Stored data entries:
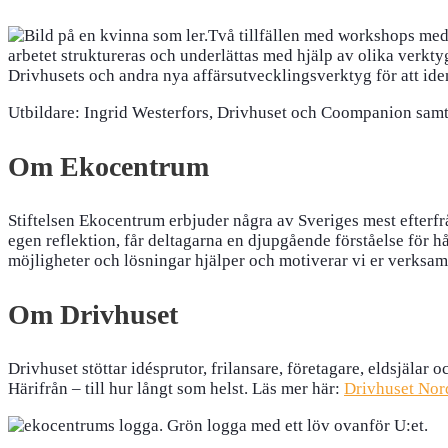
Två tillfällen med workshops med
arbetet struktureras och underlättas med hjälp av olika verkty
Drivhusets och andra nya affärsutvecklingsverktyg för att ide
Utbildare: Ingrid Westerfors, Drivhuset och Coompanion sam
Om Ekocentrum
Stiftelsen Ekocentrum erbjuder några av Sveriges mest efter
egen reflektion, får deltagarna en djupgående förståelse för 
möjligheter och lösningar hjälper och motiverar vi er verksamh
Om Drivhuset
Drivhuset stöttar idésprutor, frilansare, företagare, eldsjälar
Härifrån – till hur långt som helst. Läs mer här:
Drivhuset Nor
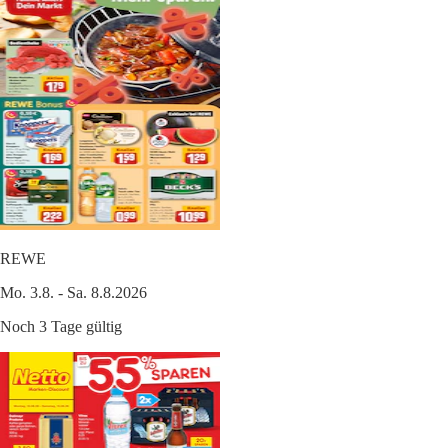
REWE
Mo. 3.8. - Sa. 8.8.2026
Noch 3 Tage gültig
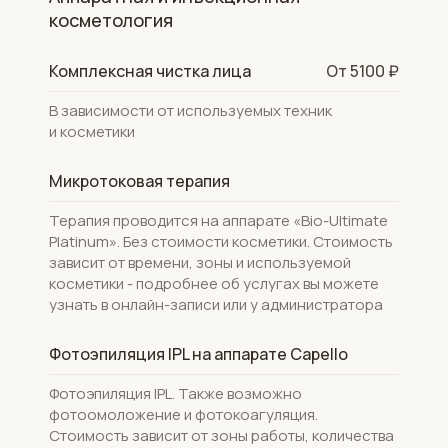
косметология
Комплексная чистка лица
От 5100 ₽
В зависимости от используемых техник
и косметики
Микротоковая терапия
Терапия проводится на аппарате «Bio-Ultimate
Platinum». Без стоимости косметики. Стоимость
зависит от времени, зоны и используемой
косметики - подробнее об услугах вы можете
узнать в онлайн-записи или у администратора
Фотоэпиляция IPL на аппарате Capello
Фотоэпиляция IPL. Также возможно
фотоомоложение и фотокоагуляция.
Стоимость зависит от зоны работы, количества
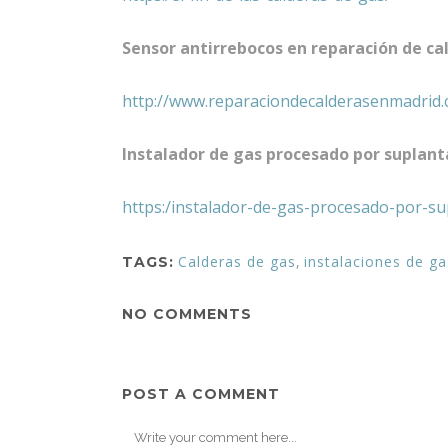
Sensor antirrebocos en reparación de ca
http://www.reparaciondecalderasenmadrid.
Instalador de gas procesado por suplant
https:/instalador-de-gas-procesado-por-su
Calderas de gas
,
instalaciones de ga
TAGS:
NO COMMENTS
POST A COMMENT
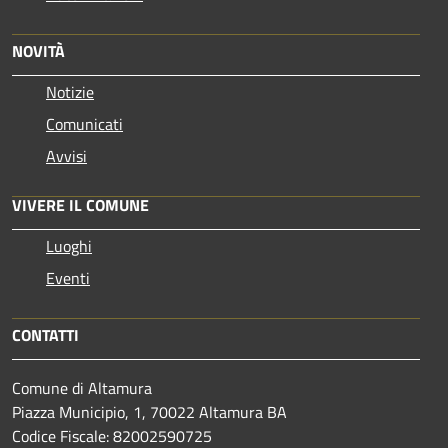
NOVITÀ
Notizie
Comunicati
Avvisi
VIVERE IL COMUNE
Luoghi
Eventi
CONTATTI
Comune di Altamura
Piazza Municipio, 1, 70022 Altamura BA
Codice Fiscale: 82002590725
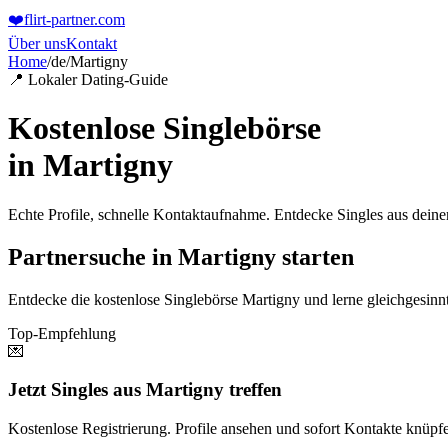
❤️
flirt-partner
.com
Über uns
Kontakt
Home
/
de
/
Martigny
📍 Lokaler Dating-Guide
Kostenlose Singlebörse
in
Martigny
Echte Profile, schnelle Kontaktaufnahme. Entdecke Singles aus dein
Partnersuche in Martigny starten
Entdecke die kostenlose Singlebörse Martigny und lerne gleichgesinnte
Top-Empfehlung
💌
Jetzt Singles aus Martigny treffen
Kostenlose Registrierung. Profile ansehen und sofort Kontakte knüpf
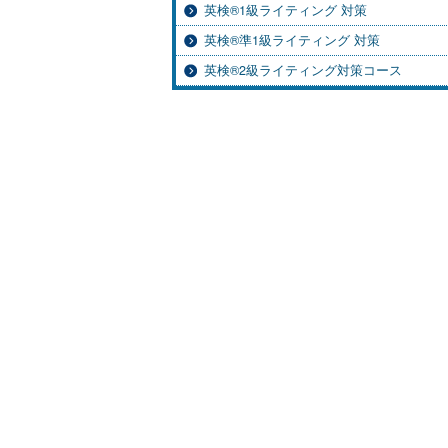
英検®1級ライティング 対策
英検®準1級ライティング 対策
英検®2級ライティング対策コース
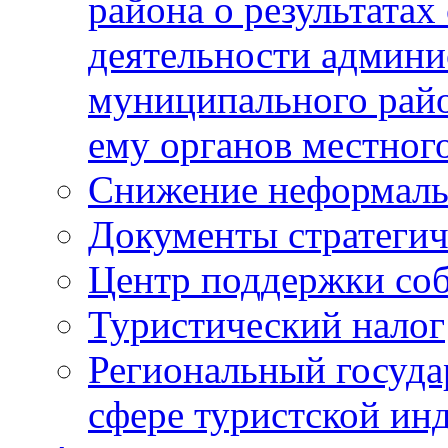
района о результатах
деятельности админ
муниципального рай
ему органов местног
Снижение неформаль
Документы стратегич
Центр поддержки со
Туристический налог
Региональный госуда
сфере туристской ин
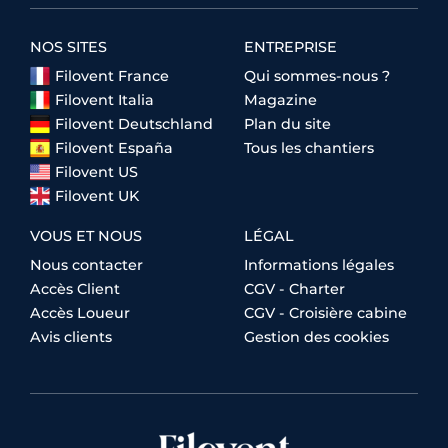
NOS SITES
ENTREPRISE
Filovent France
Qui sommes-nous ?
Filovent Italia
Magazine
Filovent Deutschland
Plan du site
Filovent España
Tous les chantiers
Filovent US
Filovent UK
VOUS ET NOUS
LÉGAL
Nous contacter
Informations légales
Accès Client
CGV - Charter
Accès Loueur
CGV - Croisière cabine
Avis clients
Gestion des cookies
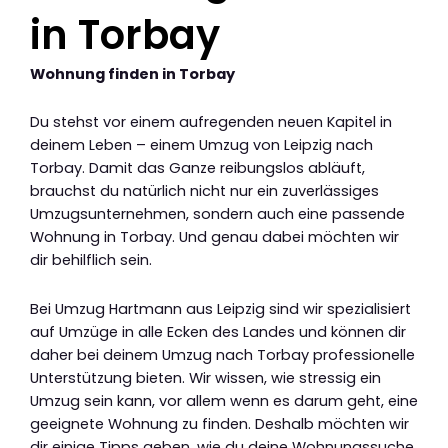
in Torbay
Wohnung finden in Torbay
Du stehst vor einem aufregenden neuen Kapitel in
deinem Leben – einem Umzug von Leipzig nach
Torbay. Damit das Ganze reibungslos abläuft,
brauchst du natürlich nicht nur ein zuverlässiges
Umzugsunternehmen, sondern auch eine passende
Wohnung in Torbay. Und genau dabei möchten wir
dir behilflich sein.
Bei Umzug Hartmann aus Leipzig sind wir spezialisiert
auf Umzüge in alle Ecken des Landes und können dir
daher bei deinem Umzug nach Torbay professionelle
Unterstützung bieten. Wir wissen, wie stressig ein
Umzug sein kann, vor allem wenn es darum geht, eine
geeignete Wohnung zu finden. Deshalb möchten wir
dir einige Tipps geben, wie du deine Wohnungssuche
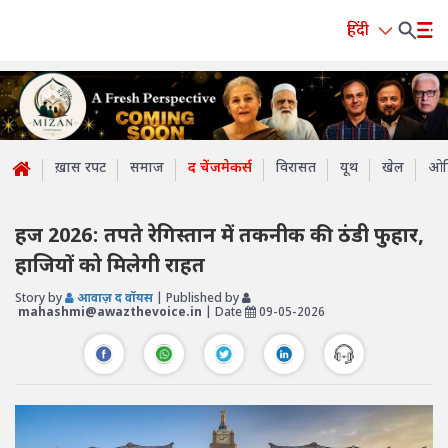
हिंदी
ख़ास रपट
समाज
द चेंजमेकर्स
विरासत
यूथ
खेल
ओप
हज 2026: तपते रेगिस्तान में तकनीक की ठंडी फुहार,
हाजियों को मिलेगी राहत
Story by
आवाज़ द वॉयस
| Published by
mahashmi@awazthevoice.in
| Date
09-05-2026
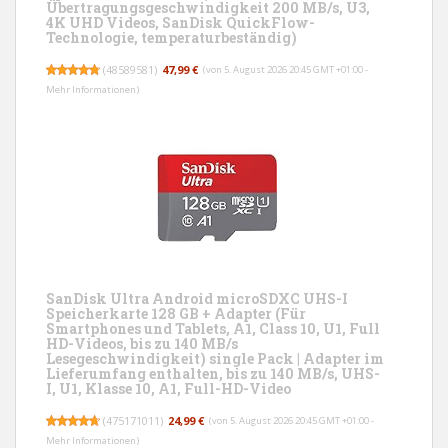
Übertragungsgeschwindigkeit 200 MB/s, U3,
4K UHD Videos, SanDisk QuickFlow-
Technologie, temperaturbeständig)
(
48589581
)
47,99 €
(von 5. August 2026 20:45 GMT +01:00 -
Mehr Informationen
)
SanDisk Ultra Android microSDXC UHS-I
Speicherkarte 128 GB + Adapter (Für
Smartphones und Tablets, A1, Class 10, U1, Full
HD-Videos, bis zu 140 MB/s
Lesegeschwindigkeit) single Pack | Adapter im
Lieferumfang enthalten, bis zu 140 MB/s, UHS-
I, U1, Klasse 10, A1, Full-HD-Video
(
475171011
)
24,99 €
(von 5. August 2026 20:45 GMT +01:00 -
Mehr Informationen
)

▶ [Requirement]: Only the lines from the start of the records to the line with "http://www.reparaciondecalderasenmadrid." belong in the copy. Print them exactly, minus pictures.

▶ [The answer]:
Två tillfällen med workshops med
arbetet struktureras och underlättas med hjälp av olika verkty
Drivhusets och andra nya affärsutvecklingsverktyg för att ide
Utbildare: Ingrid Westerfors, Drivhuset och Coompanion sam
Om Ekocentrum
Stiftelsen Ekocentrum erbjuder några av Sveriges mest efter
egen reflektion, får deltagarna en djupgående förståelse för 
möjligheter och lösningar hjälper och motiverar vi er verksamh
Om Drivhuset
Drivhuset stöttar idésprutor, frilansare, företagare, eldsjälar
Härifrån – till hur långt som helst. Läs mer här:
Drivhuset Nor
REWE
Mo. 3.8. - Sa. 8.8.2026
Noch 3 Tage gültig
косметология
Комплексная чистка лица
От 5100 ₽
В зависимости от используемых техник
и косметики
Микротоковая терапия
Терапия проводится на аппарате «Bio-Ultimate
Platinum». Без стоимости косметики. Стоимость
зависит от времени, зоны и используемой
косметики - подробнее об услугах вы можете
узнать в онлайн-записи или у администратора
Фотоэпиляция IPL на аппарате Capello
Фотоэпиляция IPL. Также возможно
фотоомоложение и фотокоагуляция.
Стоимость зависит от зоны работы, количества
Sensor antirrebocos en reparación de ca
http://www.reparaciondecalderasenmadrid.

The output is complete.